= EXERCISE INSTRUCTIONS =
Each entry is to be retyped exactly as it appears, and each image is to be dropped.

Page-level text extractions
——
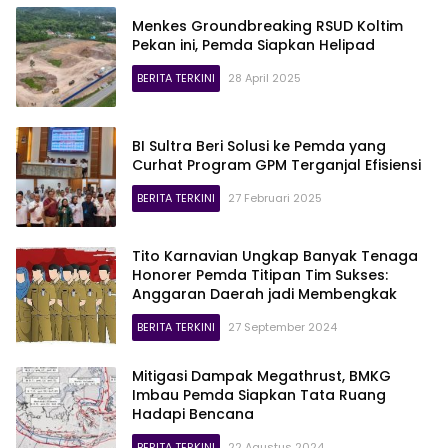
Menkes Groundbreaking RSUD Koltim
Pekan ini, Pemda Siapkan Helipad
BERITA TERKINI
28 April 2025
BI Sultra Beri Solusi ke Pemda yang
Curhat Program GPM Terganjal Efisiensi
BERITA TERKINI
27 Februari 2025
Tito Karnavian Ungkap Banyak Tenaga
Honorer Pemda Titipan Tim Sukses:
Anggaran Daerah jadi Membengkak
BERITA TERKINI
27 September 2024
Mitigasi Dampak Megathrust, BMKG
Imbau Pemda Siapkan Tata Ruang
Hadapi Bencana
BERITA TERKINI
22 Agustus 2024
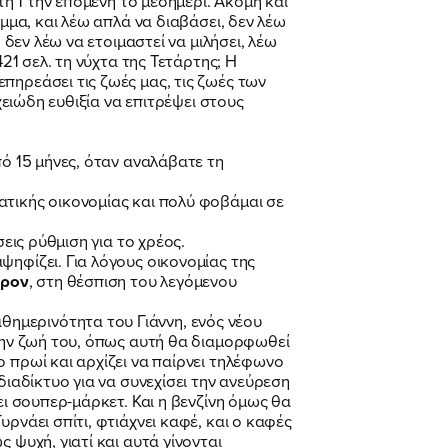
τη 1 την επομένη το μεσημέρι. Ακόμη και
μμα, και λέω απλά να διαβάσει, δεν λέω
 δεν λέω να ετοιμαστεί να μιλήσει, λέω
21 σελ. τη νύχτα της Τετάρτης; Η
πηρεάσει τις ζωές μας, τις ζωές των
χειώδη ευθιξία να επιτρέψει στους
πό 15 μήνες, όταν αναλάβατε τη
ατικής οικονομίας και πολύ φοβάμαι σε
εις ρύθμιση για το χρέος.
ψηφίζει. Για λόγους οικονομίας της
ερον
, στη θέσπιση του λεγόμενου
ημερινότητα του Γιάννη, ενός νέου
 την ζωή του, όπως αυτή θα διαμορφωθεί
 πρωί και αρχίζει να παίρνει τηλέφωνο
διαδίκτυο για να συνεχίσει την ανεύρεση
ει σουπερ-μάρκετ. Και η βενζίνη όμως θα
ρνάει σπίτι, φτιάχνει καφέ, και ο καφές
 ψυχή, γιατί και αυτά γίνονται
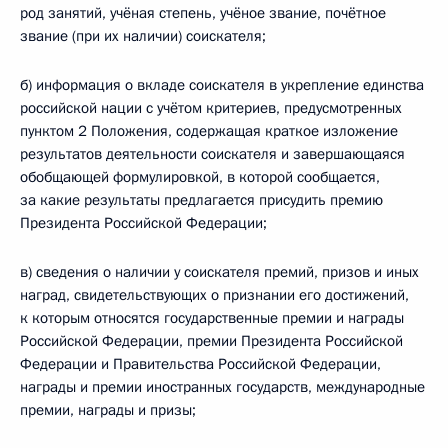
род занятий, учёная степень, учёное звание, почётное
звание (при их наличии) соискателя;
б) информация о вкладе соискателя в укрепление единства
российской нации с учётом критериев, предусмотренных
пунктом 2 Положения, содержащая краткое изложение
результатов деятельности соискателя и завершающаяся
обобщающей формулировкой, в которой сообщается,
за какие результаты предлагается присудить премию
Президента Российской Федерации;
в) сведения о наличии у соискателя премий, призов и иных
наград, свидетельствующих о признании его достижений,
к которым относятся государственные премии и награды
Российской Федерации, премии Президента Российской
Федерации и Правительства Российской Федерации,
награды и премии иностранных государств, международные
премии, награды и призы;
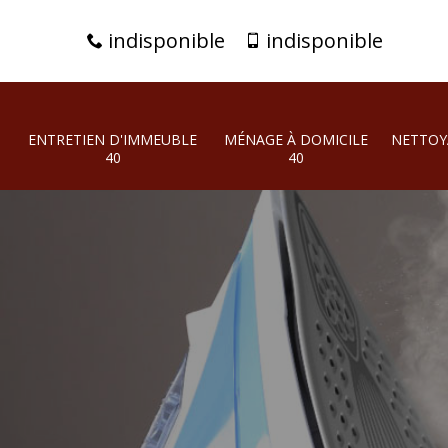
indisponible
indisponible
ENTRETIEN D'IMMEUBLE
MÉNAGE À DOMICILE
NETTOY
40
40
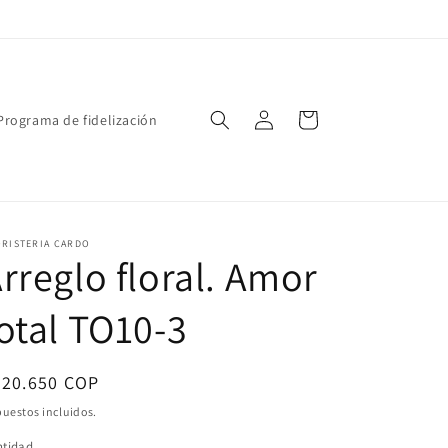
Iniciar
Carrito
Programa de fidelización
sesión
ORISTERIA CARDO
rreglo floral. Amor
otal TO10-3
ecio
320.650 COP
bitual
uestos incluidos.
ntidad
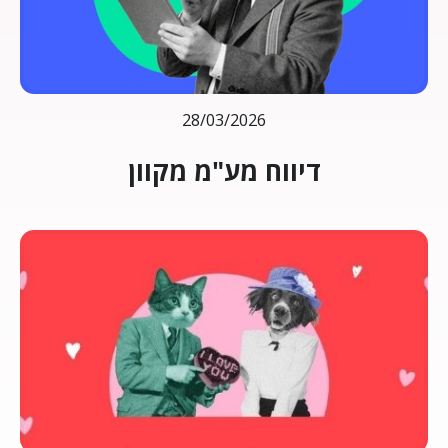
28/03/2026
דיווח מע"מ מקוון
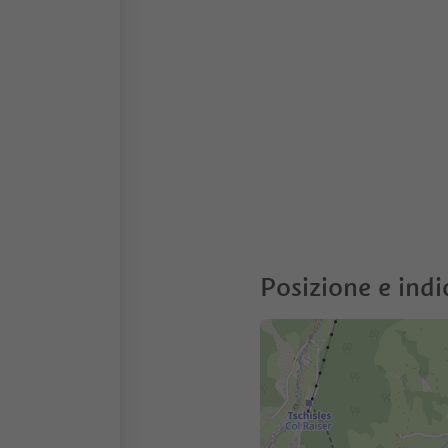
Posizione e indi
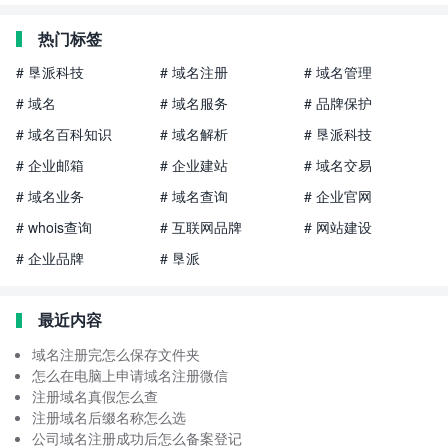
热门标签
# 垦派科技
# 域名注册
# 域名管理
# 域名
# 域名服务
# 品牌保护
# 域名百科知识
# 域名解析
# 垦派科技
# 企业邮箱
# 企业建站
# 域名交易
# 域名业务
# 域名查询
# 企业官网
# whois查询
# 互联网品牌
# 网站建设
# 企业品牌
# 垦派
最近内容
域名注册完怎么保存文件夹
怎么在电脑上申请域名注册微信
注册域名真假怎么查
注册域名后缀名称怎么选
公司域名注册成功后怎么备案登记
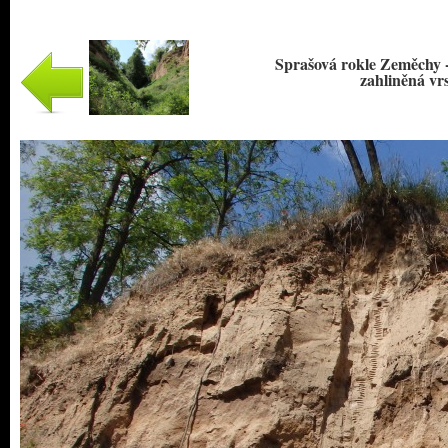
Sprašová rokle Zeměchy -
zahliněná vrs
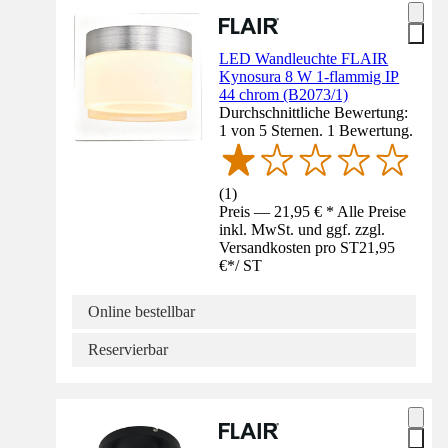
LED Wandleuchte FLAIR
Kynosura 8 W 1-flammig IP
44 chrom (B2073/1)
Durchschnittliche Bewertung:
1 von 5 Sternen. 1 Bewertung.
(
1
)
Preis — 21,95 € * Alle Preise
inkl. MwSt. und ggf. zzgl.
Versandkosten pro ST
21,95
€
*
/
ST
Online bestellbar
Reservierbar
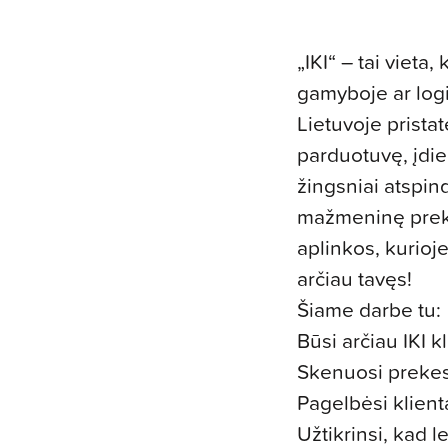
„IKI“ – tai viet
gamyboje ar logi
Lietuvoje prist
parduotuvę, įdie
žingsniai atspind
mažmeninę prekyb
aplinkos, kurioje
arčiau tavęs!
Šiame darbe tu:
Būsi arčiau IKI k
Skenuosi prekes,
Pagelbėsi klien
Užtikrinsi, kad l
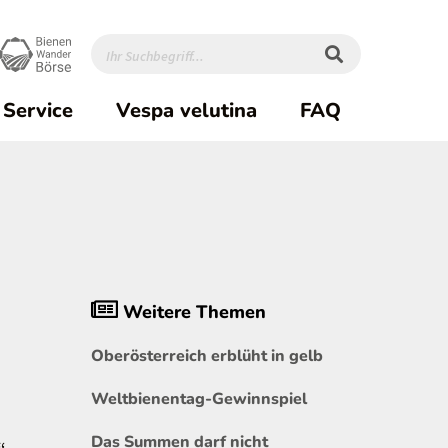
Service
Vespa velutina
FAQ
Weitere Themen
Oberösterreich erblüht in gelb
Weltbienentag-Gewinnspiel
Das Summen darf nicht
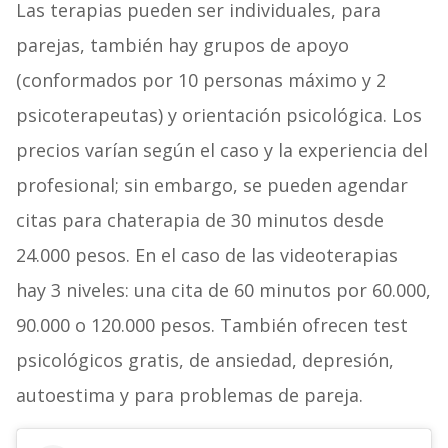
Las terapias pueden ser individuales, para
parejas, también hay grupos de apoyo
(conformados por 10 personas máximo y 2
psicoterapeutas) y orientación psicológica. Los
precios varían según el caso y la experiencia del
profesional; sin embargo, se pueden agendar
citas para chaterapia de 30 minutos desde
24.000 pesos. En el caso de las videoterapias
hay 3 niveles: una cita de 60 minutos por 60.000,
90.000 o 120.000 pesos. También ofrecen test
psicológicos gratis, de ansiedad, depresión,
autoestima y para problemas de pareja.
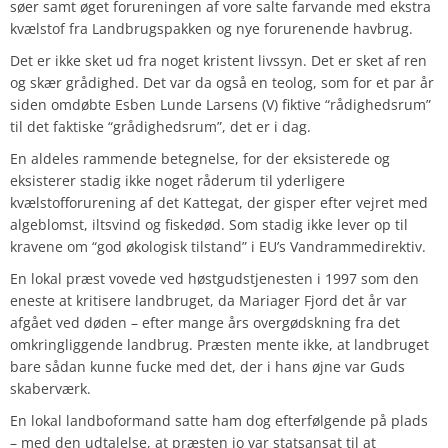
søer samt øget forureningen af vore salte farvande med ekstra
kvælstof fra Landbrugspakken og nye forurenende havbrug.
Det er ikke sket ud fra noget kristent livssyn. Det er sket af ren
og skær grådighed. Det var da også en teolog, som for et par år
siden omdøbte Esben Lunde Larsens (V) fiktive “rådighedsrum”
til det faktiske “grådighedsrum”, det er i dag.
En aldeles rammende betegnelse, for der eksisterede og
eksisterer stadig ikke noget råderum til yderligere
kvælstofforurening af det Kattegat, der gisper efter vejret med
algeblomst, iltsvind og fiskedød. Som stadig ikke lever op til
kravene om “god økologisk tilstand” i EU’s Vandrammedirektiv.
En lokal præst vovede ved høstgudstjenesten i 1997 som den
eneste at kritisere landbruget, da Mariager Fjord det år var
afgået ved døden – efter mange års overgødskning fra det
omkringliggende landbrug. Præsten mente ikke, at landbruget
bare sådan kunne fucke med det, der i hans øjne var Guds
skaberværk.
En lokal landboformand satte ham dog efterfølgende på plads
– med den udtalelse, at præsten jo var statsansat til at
——
= TASK SOLUTION =
Menkes Groundbreaking RSUD Koltim
Pekan ini, Pemda Siapkan Helipad
BERITA TERKINI
28 April 2025
BI Sultra Beri Solusi ke Pemda yang
Curhat Program GPM Terganjal Efisiensi
BERITA TERKINI
27 Februari 2025
Tito Karnavian Ungkap Banyak Tenaga
Honorer Pemda Titipan Tim Sukses:
Anggaran Daerah jadi Membengkak
BERITA TERKINI
27 September 2024
Mitigasi Dampak Megathrust, BMKG
Imbau Pemda Siapkan Tata Ruang
Hadapi Bencana
BERITA TERKINI
22 Agustus 2024
τη 1 την επομένη το μεσημέρι. Ακόμη και
μμα, και λέω απλά να διαβάσει, δεν λέω
 δεν λέω να ετοιμαστεί να μιλήσει, λέω
21 σελ. τη νύχτα της Τετάρτης; Η
πηρεάσει τις ζωές μας, τις ζωές των
χειώδη ευθιξία να επιτρέψει στους
πό 15 μήνες, όταν αναλάβατε τη
ατικής οικονομίας και πολύ φοβάμαι σε
εις ρύθμιση για το χρέος.
ψηφίζει. Για λόγους οικονομίας της
ερον
, στη θέσπιση του λεγόμενου
ημερινότητα του Γιάννη, ενός νέου
 την ζωή του, όπως αυτή θα διαμορφωθεί
 πρωί και αρχίζει να παίρνει τηλέφωνο
διαδίκτυο για να συνεχίσει την ανεύρεση
ει σουπερ-μάρκετ. Και η βενζίνη όμως θα
ρνάει σπίτι, φτιάχνει καφέ, και ο καφές
 ψυχή, γιατί και αυτά γίνονται
род занятий, учёная степень, учёное звание, почётное
звание (при их наличии) соискателя;
б) информация о вкладе соискателя в укрепление единства
российской нации с учётом критериев, предусмотренных
пунктом 2 Положения, содержащая краткое изложение
результатов деятельности соискателя и завершающаяся
обобщающей формулировкой, в которой сообщается,
за какие результаты предлагается присудить премию
Президента Российской Федерации;
в) сведения о наличии у соискателя премий, призов и иных
наград, свидетельствующих о признании его достижений,
к которым относятся государственные премии и награды
Российской Федерации, премии Президента Российской
Федерации и Правительства Российской Федерации,
награды и премии иностранных государств, международные
премии, награды и призы;
indisponible
indisponible
ENTRETIEN D'IMMEUBLE
MÉNAGE À DOMICILE
NETTOY
40
40
Iniciar
Carrito
Programa de fidelización
sesión
ORISTERIA CARDO
rreglo floral. Amor
otal TO10-3
ecio
320.650 COP
bitual
uestos incluidos.
ntidad
28/03/2026
דיווח מע"מ מקוון
Posizione e indi
热门标签
# 垦派科技
# 域名注册
# 域名管理
# 域名
# 域名服务
# 品牌保护
# 域名百科知识
# 域名解析
# 垦派科技
# 企业邮箱
# 企业建站
# 域名交易
# 域名业务
# 域名查询
# 企业官网
# whois查询
# 互联网品牌
# 网站建设
# 企业品牌
# 垦派
最近内容
域名注册完怎么保存文件夹
怎么在电脑上申请域名注册微信
注册域名真假怎么查
注册域名后缀名称怎么选
公司域名注册成功后怎么备案登记
Sprašová rokle Zeměchy -
zahliněná vrs
LED Wandleuchte FLAIR
Kynosura 8 W 1-flammig IP
44 chrom (B2073/1)
Durchschnittliche Bewertung:
1 von 5 Sternen. 1 Bewertung.
(
1
)
Preis — 21,95 € * Alle Preise
inkl. MwSt. und ggf. zzgl.
Versandkosten pro ST
21,95
€
*
/
ST
Online bestellbar
Reservierbar
„IKI“ – tai viet
gamyboje ar logi
Lietuvoje prist
parduotuvę, įdie
žingsniai atspind
mažmeninę prekyb
aplinkos, kurioje
arčiau tavęs!
Šiame darbe tu:
Būsi arčiau IKI k
Skenuosi prekes,
Pagelbėsi klien
Užtikrinsi, kad l
Service
Vespa velutina
FAQ
Weitere Themen
Oberösterreich erblüht in gelb
Weltbienentag-Gewinnspiel
Das Summen darf nicht
Las terapias pueden ser individuales, para
parejas, también hay grupos de apoyo
(conformados por 10 personas máximo y 2
psicoterapeutas) y orientación psicológica. Los
precios varían según el caso y la experiencia del
profesional; sin embargo, se pueden agendar
citas para chaterapia de 30 minutos desde
24.000 pesos. En el caso de las videoterapias
hay 3 niveles: una cita de 60 minutos por 60.000,
90.000 o 120.000 pesos. También ofrecen test
psicológicos gratis, de ansiedad, depresión,
autoestima y para problemas de pareja.
søer samt øget forureningen af vore salte farvande med ekstra
kvælstof fra Landbrugspakken og nye forurenende havbrug.
Det er ikke sket ud fra noget kristent livssyn. Det er sket af ren
og skær grådighed. Det var da også en teolog, som for et par år
siden omdøbte Esben Lunde Larsens (V) fiktive “rådighedsrum”
til det faktiske “grådighedsrum”, det er i dag.
En aldeles rammende betegnelse, for der eksisterede og
eksisterer stadig ikke noget råderum til yderligere
kvælstofforurening af det Kattegat, der gisper efter vejret med
algeblomst, iltsvind og fiskedød. Som stadig ikke lever op til
kravene om “god økologisk tilstand” i EU’s Vandrammedirektiv.
En lokal præst vovede ved høstgudstjenesten i 1997 som den
eneste at kritisere landbruget, da Mariager Fjord det år var
afgået ved døden – efter mange års overgødskning fra det
omkringliggende landbrug. Præsten mente ikke, at landbruget
bare sådan kunne fucke med det, der i hans øjne var Guds
skaberværk.
En lokal landboformand satte ham dog efterfølgende på plads
– med den udtalelse, at præsten jo var statsansat til at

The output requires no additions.